El infierno es uno mismo.

Agua

Quiero la tormenta quiero al sol subyugado obnubilado tras la reja gris de la nube quiero el azote el granizo en el lomo. Quiero el deslave el olor de la tierra muriendo huyendo al relámpago transmutándose. Quiero el cielo negro el transcurrir líquido. ¿Cuanta sangre mía no ha corrido sobre el agua? Quiero el atardecer perdido en la noche, el nunca flácido de las horas entrópicas. Quiero la lluvia eterna el diluvio merecido sin causa ni efecto, el trueno que espanta a todos los sonidos, perderme en él en la vibración los segundos después; los ojos apretados las orejas aprisionadas entre las manos.

Requiém

Quiero descender girando hasta la cima de mi cielo y encontrarte olvidándome, quiero tomar entre mis manos nuestros frutos ponerte en mi espalda y volver adonde no había odio ni ojos cerrados ni teléfonos descolgados ni manos tendidas al aire ni largos monólogos al techo ni huecos en el pecho. Como quiero.

Trabajo de noche

En cualquier habitación, hay un sedoso comercio de palabras, de miradas dentro del círculo que dos tejen con caricias y roces, sólo existe la dirección y el trámite que ambos buscan desde su dulce ignorancia. En las risas de alcoba, en los románticos planes en la promesa del siempre, no cabe nunca la duda no existen fantasmas ni hay el miserable miedo al fracaso todo cabe y se resume en el brillo majestuoso que sus ojos refulgen no existe más que el calor de su mano. Nada. Allá abajo, donde el polvo se acumulará con los años habita el futuro que paciente afila sus garras.

La fiesta de mañana

Cambiar el viejo valor arrojar las monedas al suelo dejar lúdicamente los dados girar y girar y girar. La noche trae sus viejas músicas, en las sonrisas, en las piernas cada canto viene acompañado de su antiguo, intóxicante efecto y las horas se hacen embrujos y en los sillones, en las paredes se dibujan refugios para la risa.

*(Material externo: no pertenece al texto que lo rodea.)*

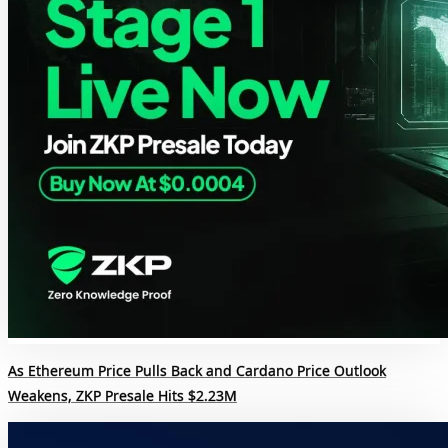
As Ethereum Price Pulls Back and Cardano Price Outlook
Weakens, ZKP Presale Hits $2.23M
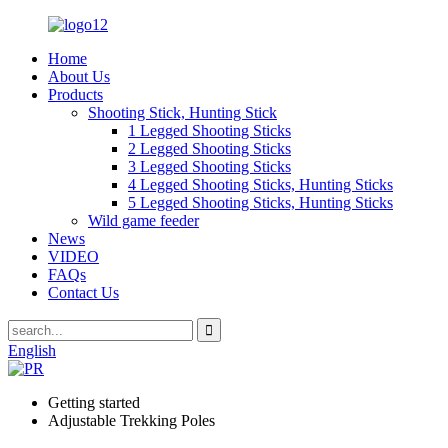
Home
About Us
Products
Shooting Stick, Hunting Stick
1 Legged Shooting Sticks
2 Legged Shooting Sticks
3 Legged Shooting Sticks
4 Legged Shooting Sticks, Hunting Sticks
5 Legged Shooting Sticks, Hunting Sticks
Wild game feeder
News
VIDEO
FAQs
Contact Us
English
Getting started
Adjustable Trekking Poles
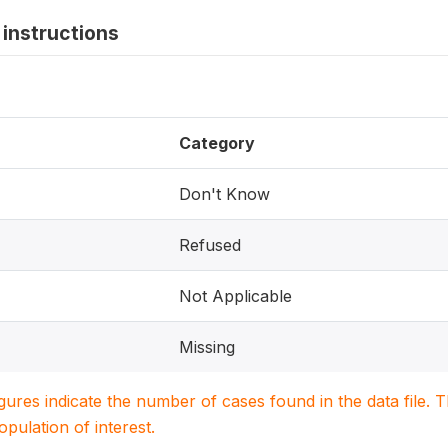
instructions
Category
Don't Know
Refused
Not Applicable
Missing
igures indicate the number of cases found in the data file
population of interest.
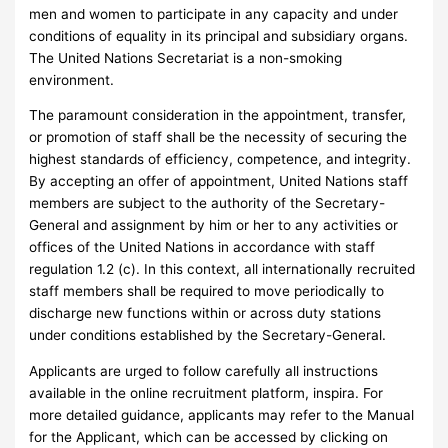
men and women to participate in any capacity and under
conditions of equality in its principal and subsidiary organs.
The United Nations Secretariat is a non-smoking
environment.
The paramount consideration in the appointment, transfer,
or promotion of staff shall be the necessity of securing the
highest standards of efficiency, competence, and integrity.
By accepting an offer of appointment, United Nations staff
members are subject to the authority of the Secretary-
General and assignment by him or her to any activities or
offices of the United Nations in accordance with staff
regulation 1.2 (c). In this context, all internationally recruited
staff members shall be required to move periodically to
discharge new functions within or across duty stations
under conditions established by the Secretary-General.
Applicants are urged to follow carefully all instructions
available in the online recruitment platform, inspira. For
more detailed guidance, applicants may refer to the Manual
for the Applicant, which can be accessed by clicking on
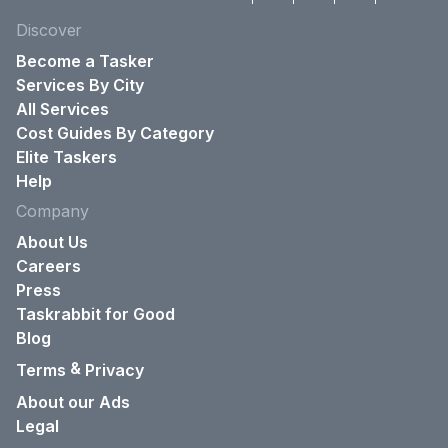
Discover
Become a Tasker
Services By City
All Services
Cost Guides By Category
Elite Taskers
Help
Company
About Us
Careers
Press
Taskrabbit for Good
Blog
&
Terms
Privacy
About our Ads
Legal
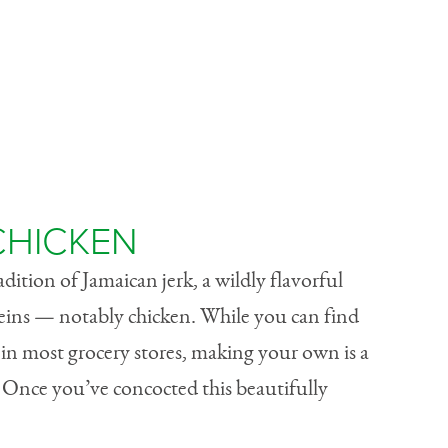
 CHICKEN
radition of Jamaican jerk, a wildly flavorful
teins — notably chicken. While you can find
in most grocery stores, making your own is a
! Once you’ve concocted this beautifully
.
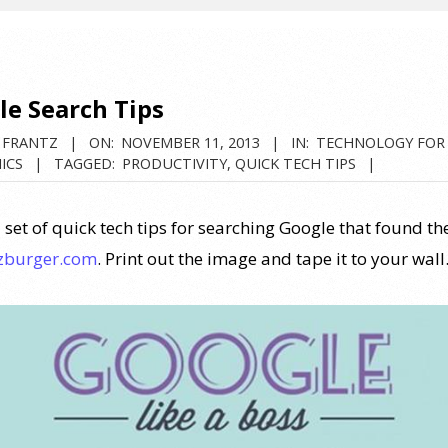
le Search Tips
 FRANTZ
ON:
NOVEMBER 11, 2013
IN:
TECHNOLOGY FOR
ICS
TAGGED:
PRODUCTIVITY
,
QUICK TECH TIPS
 set of quick tech tips for searching Google that found th
zburger.com
. Print out the image and tape it to your wall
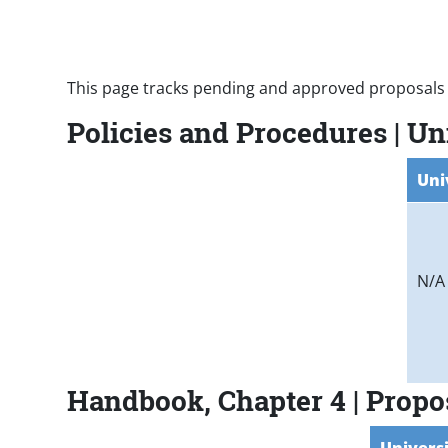
Paragraphs
This page tracks pending and approved proposals 
Policies and Procedures | U
Uni
N/A
Handbook, Chapter 4 | Prop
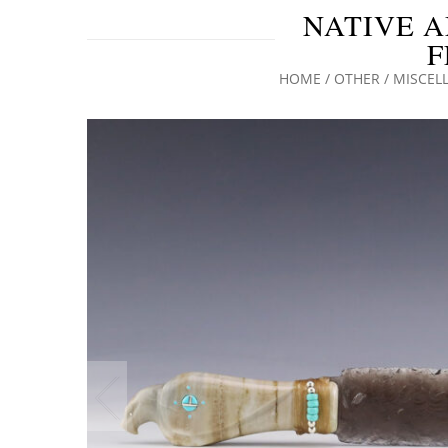
NATIVE A
F
HOME
/
OTHER
/
MISCEL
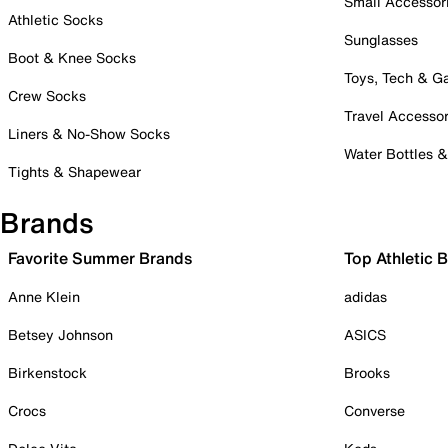
Small Accessor
Athletic Socks
Sunglasses
Boot & Knee Socks
Toys, Tech & 
Crew Socks
Travel Accessor
Liners & No-Show Socks
Water Bottles 
Tights & Shapewear
Brands
Favorite Summer Brands
Top Athletic 
Anne Klein
adidas
Betsey Johnson
ASICS
Birkenstock
Brooks
Crocs
Converse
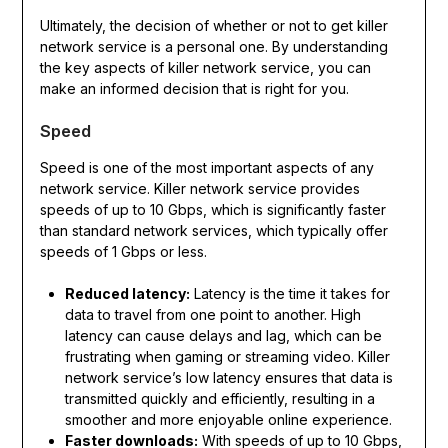
Ultimately, the decision of whether or not to get killer
network service is a personal one. By understanding
the key aspects of killer network service, you can
make an informed decision that is right for you.
Speed
Speed is one of the most important aspects of any
network service. Killer network service provides
speeds of up to 10 Gbps, which is significantly faster
than standard network services, which typically offer
speeds of 1 Gbps or less.
Reduced latency:
Latency is the time it takes for
data to travel from one point to another. High
latency can cause delays and lag, which can be
frustrating when gaming or streaming video. Killer
network service’s low latency ensures that data is
transmitted quickly and efficiently, resulting in a
smoother and more enjoyable online experience.
Faster downloads:
With speeds of up to 10 Gbps,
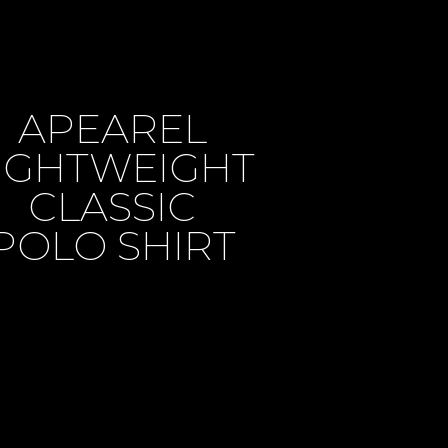
APEAREL
IGHTWEIGHT
CLASSIC
POLO SHIRT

Siéntate aquí conmigo, bajémos a eso de antes acompañame, sostén un segundo esta botella, déjame tomar fuerza para recordar, que bien se estaba cuando no eramos siquiera un esbozo de esto que somos, esta triste y desgarrada quimera este emotional crash test dummie esta diluída versión de mi yo adulto. Vamos, que la luna es apta deconstruyamos alegremente nuestros felices errores nuestros fatídicos éxitos.

Proposición

Desconozcámos nuestros nombres demos ese paso atrás en nuestras historias enrollemos el ovillo lentamente olvidémonos. Llegará la mañana la neblina bajará entre las rocas en mis nuevas manos temblará la inocencia la imprudente inocencia, mis ojos seguirán un trazo de mármol, un alúd de silencios un árbol de aves hasta donde finalmente encuentren la espalda donde reposar y en el descuido, una charla ocasional reiniciará un diálogo interminable, donde encontremos las claves que nos usurpó el miedo. Y luego ya después del baile y sus cosas después de la cama y el perfume entre los cuerpos, entre tus suaves manos recuerde los motivos de este llanto.

Sin vestigios

Nos venimos desgastando de tantas noches, en nuestras manos se arrastran telarañas de años negros, de cansancio, de podredumbre. Un lívido hartazgo que se compone de constantes desengaños, de autocomplacencias reventadas, nos deja un velo en los ojos. El espejo nos recuerda a la bestia, a la aberrante costumbre de asegurar nuestra permanencia, nuestro cándido, estúpido camino de esperanzas muertas, declaradas muertas hace ya tanto. Que el sol queme nuestra espalda por siglos, que cada día nos encuentre vacios,temblorosos, expectantes de quien sabe que, que el látigo en las horas nos llene de llagas la mirada, que este descenso interminable multiplique sus húmedos escalones indefinidamente, que nos encuentre siempre la noche con maleta en mano, que no hallemos nunca un lugar donde la palabra nos desnude su significado. Que no nos miren ojos tibios de amor, que no se tienda la mano, que no haya testigos de nuestra caída.